Так и возникла – совершенно против всякого разума – ещё одна специфическая опасность: демагогический лозунг «Долой войну!». Никакой логикой нельзя было предвидеть такое извращение идей нашей революции, такой идиотский лозунг – но он возник! Опаснейший лозунг для русской свободы! – и проталкивает его малая группка лиц, но он может вызвать расстройство всех наших рядов. Около памятника Скобелеву такие ораторы высовывались. И такие ж статейки о немедленном мире, всегда анонимные, в левой партийной печати. И листки – «долой войну». Это, очевидно, большевики, вольные наездники от социализма, они безответственны, для них нет ни сложных, ни трудных вопросов. Но пренебречь этой опасностью тоже нельзя. На адвокатском собрании единогласно постановили: пропагандировать среди населения лозунг «Война до победного конца!», а для этого подготовить ораторов, желающих выступать на собраниях и митингах, – молодых помощников присяжных поверенных с полемическим даром. И вот теперь собрали инициативную группу адвокатов у Игельзона, чтобы подготовить доводы для этих посылаемых ораторов.
И аргументы, господа, нужно пофактичнее. Немецкая революция? – журавль в небе, никто её не видел. Интернационал? – никакого не существует. Помочь германскому пролетариату? – вот только мы и можем: энергичным ведением войны!
А спросить их, ненормальных: как это можно из войны мирно расцепиться? Только победить – или только сдаться. Одна неделя без снарядов и продовольствия – и наша армия будет расстреляна немцами. Это будет новая сухомлиновщина, нашими собственными руками! Нам не нужен захват чужого добра, но обезоружить разбойный народ. Нам нужен мир не временный, но вечный! Сейчас решаются судьбы всего человеческого рода!
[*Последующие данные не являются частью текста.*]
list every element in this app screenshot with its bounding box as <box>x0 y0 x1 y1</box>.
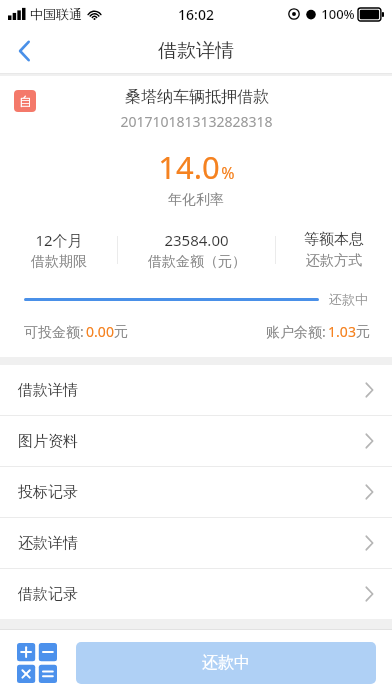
button[interactable]: 图片资料 <box>0 416 392 466</box>
button[interactable]: 还款中 <box>76 642 376 684</box>
button[interactable]: 借款详情 <box>0 365 392 415</box>
button[interactable]: 投标记录 <box>0 467 392 517</box>
staticText: 23584.00 <box>164 230 229 250</box>
staticText: 可投金额: <box>22 322 86 341</box>
staticText: 100% <box>321 5 355 23</box>
staticText: 图片资料 <box>18 432 78 451</box>
button[interactable]: 借款记录 <box>0 569 392 619</box>
staticText: 12个月 <box>35 230 83 250</box>
staticText: 还款中 <box>329 291 368 307</box>
staticText: 借款期限 <box>31 253 87 271</box>
button[interactable]: Calculator <box>16 642 58 684</box>
staticText: 还款中 <box>202 653 250 673</box>
staticText: 14.0 <box>158 146 220 188</box>
staticText: 0.00 <box>86 322 114 341</box>
staticText: 桑塔纳车辆抵押借款 <box>125 87 269 107</box>
staticText: 还款详情 <box>18 534 78 553</box>
staticText: 借款金额（元） <box>148 253 246 271</box>
staticText: 等额本息 <box>304 230 364 249</box>
staticText: 2017101813132828318 <box>120 112 273 131</box>
staticText: 元 <box>114 323 128 341</box>
staticText: 借款详情 <box>18 381 78 400</box>
staticText: 还款方式 <box>306 252 362 270</box>
staticText: % <box>221 162 235 184</box>
staticText: 账户余额: <box>264 322 328 341</box>
button[interactable]: Back <box>0 28 48 74</box>
staticText: 年化利率 <box>168 191 224 209</box>
staticText: 借款详情 <box>158 39 234 63</box>
staticText: 16:02 <box>178 5 214 24</box>
staticText: 1.03 <box>328 322 356 341</box>
staticText: 中国联通 <box>30 6 82 22</box>
staticText: 元 <box>356 323 370 341</box>
button[interactable]: 还款详情 <box>0 518 392 568</box>
staticText: 借款记录 <box>18 585 78 604</box>
staticText: 自 <box>19 93 32 109</box>
staticText: 投标记录 <box>18 483 78 502</box>
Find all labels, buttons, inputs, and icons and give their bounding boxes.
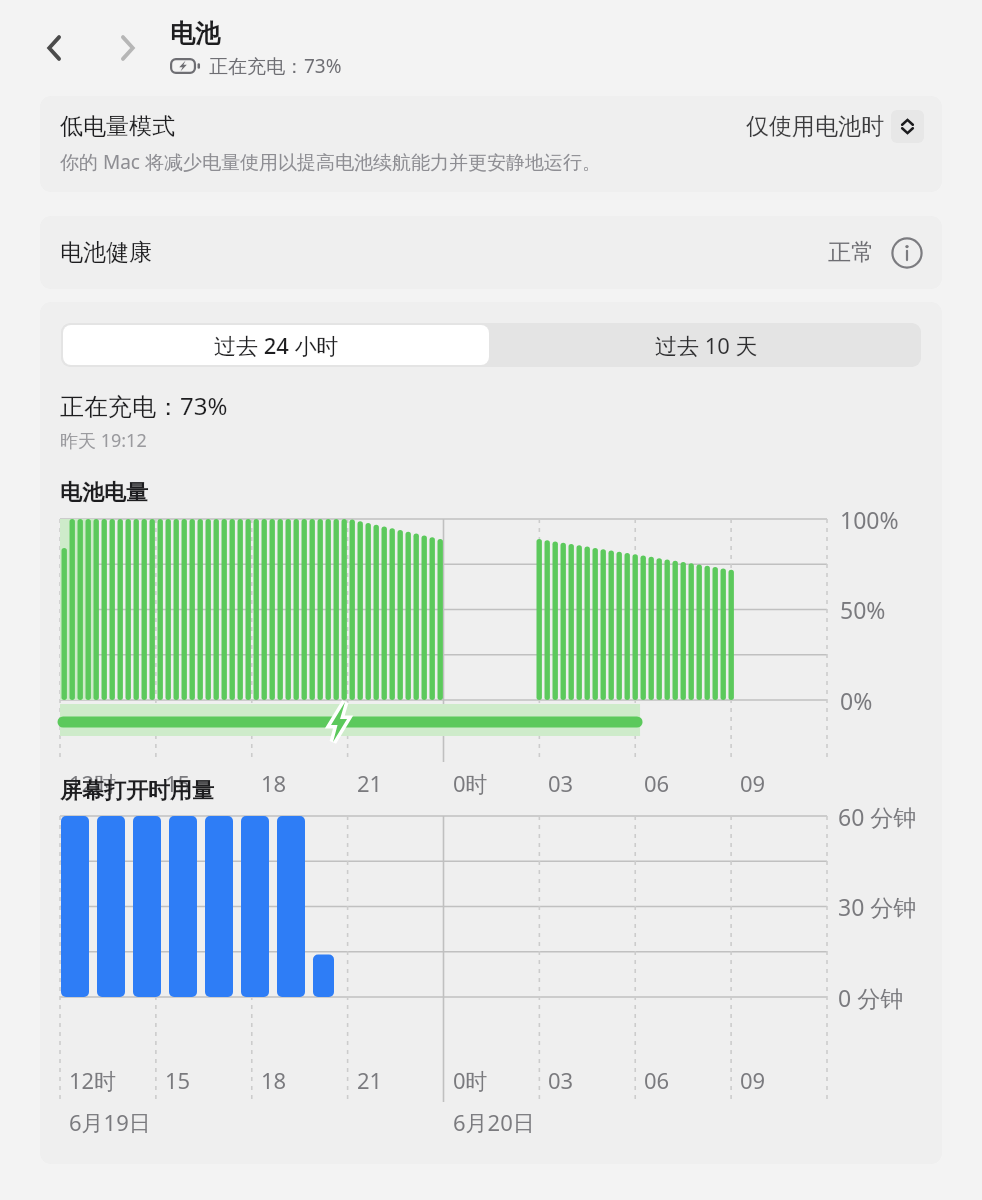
staticText: 06 — [644, 1065, 670, 1095]
button[interactable]: Back — [32, 25, 78, 71]
staticText: 低电量模式 — [60, 112, 175, 141]
button[interactable]: 过去 24 小时 — [63, 325, 489, 365]
button[interactable]: 电池健康 — [40, 216, 942, 289]
staticText: 电池健康 — [60, 238, 152, 267]
staticText: 18 — [261, 1065, 287, 1095]
staticText: 50% — [840, 594, 886, 625]
staticText: 21 — [357, 1065, 383, 1095]
staticText: 6月19日 — [69, 1107, 151, 1137]
staticText: 仅使用电池时 — [746, 112, 884, 141]
staticText: 03 — [548, 768, 574, 798]
staticText: 06 — [644, 768, 670, 798]
staticText: 60 分钟 — [838, 801, 917, 832]
staticText: 12时 — [69, 768, 117, 798]
staticText: 12时 — [69, 1065, 117, 1095]
button[interactable]: 过去 10 天 — [491, 323, 921, 367]
button[interactable]: Forward — [104, 25, 150, 71]
staticText: 昨天 19:12 — [60, 428, 147, 453]
staticText: 15 — [165, 1065, 191, 1095]
staticText: 过去 10 天 — [655, 330, 758, 360]
staticText: 100% — [840, 504, 899, 535]
staticText: 正常 — [828, 238, 874, 267]
staticText: 09 — [740, 1065, 766, 1095]
staticText: 屏幕打开时用量 — [60, 777, 214, 805]
staticText: 03 — [548, 1065, 574, 1095]
staticText: 30 分钟 — [838, 891, 917, 922]
staticText: 过去 24 小时 — [214, 330, 339, 360]
staticText: 18 — [261, 768, 287, 798]
other: Battery health info — [890, 236, 924, 270]
staticText: 0 分钟 — [838, 982, 904, 1013]
staticText: 09 — [740, 768, 766, 798]
staticText: 电池 — [170, 18, 220, 49]
staticText: 正在充电：73% — [60, 389, 228, 422]
staticText: 电池电量 — [60, 479, 148, 507]
staticText: 21 — [357, 768, 383, 798]
staticText: 6月20日 — [453, 1107, 535, 1137]
staticText: 你的 Mac 将减少电量使用以提高电池续航能力并更安静地运行。 — [60, 149, 601, 175]
staticText: 0时 — [453, 768, 488, 798]
button[interactable]: 仅使用电池时 — [742, 106, 928, 147]
staticText: 0% — [840, 685, 873, 716]
staticText: 0时 — [453, 1065, 488, 1095]
staticText: 15 — [165, 768, 191, 798]
staticText: 正在充电：73% — [209, 53, 342, 79]
other: Change low power mode setting — [891, 110, 924, 143]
– Господа, нельзя даже допускать постановки такого лозунга – «долой войну». На наших знамёнах – «демократическая республика», и почему же можно обращать взоры к абсолютистской Германии? А подумали о Сербии, залитой слезами?
– Господа, господа, сбросьте пар панславизма. На Сербии не потянет.
– Хорошо, спросим так: имеет ли право русский рабочий не обратить внимания на призыв французских социалистов, известных всему миру? Ведь они зовут – продолжать войну неослабно!
А Шрейдер своё:
– Господа! Не забывайте, что психология наших масс перевёрнута вверх дном. Надо всячески будировать любовь к родине, это понятнее простонародью, чем свобода. А через любовь к родине мы спасём и свободу.
Молодой белокудрый Фиалковский, которому и предстояло идти одним из ораторов, взорвался:
– Я не понимаю! Мы – именно устранили тех, кто нам мешал побеждать, – и почему теперь «долой войну»? Что случилось? Начальство не смеет наказывать – так бросай всё? И это говорят кому? – республиканской армии?
– Нет, господа, ещё реалистичней, язык неумолимых фактов. Наши оппоненты – понимают ли ясно, к чему ведёт их призыв? Если фронт будет сейчас прорван – то все притаившиеся контрреволюционеры так и попрут против наших завоеваний. Пораженчество – сегодня может оставаться только в тёмном подпольи черносотенства! Среди революционеров – его не может быть!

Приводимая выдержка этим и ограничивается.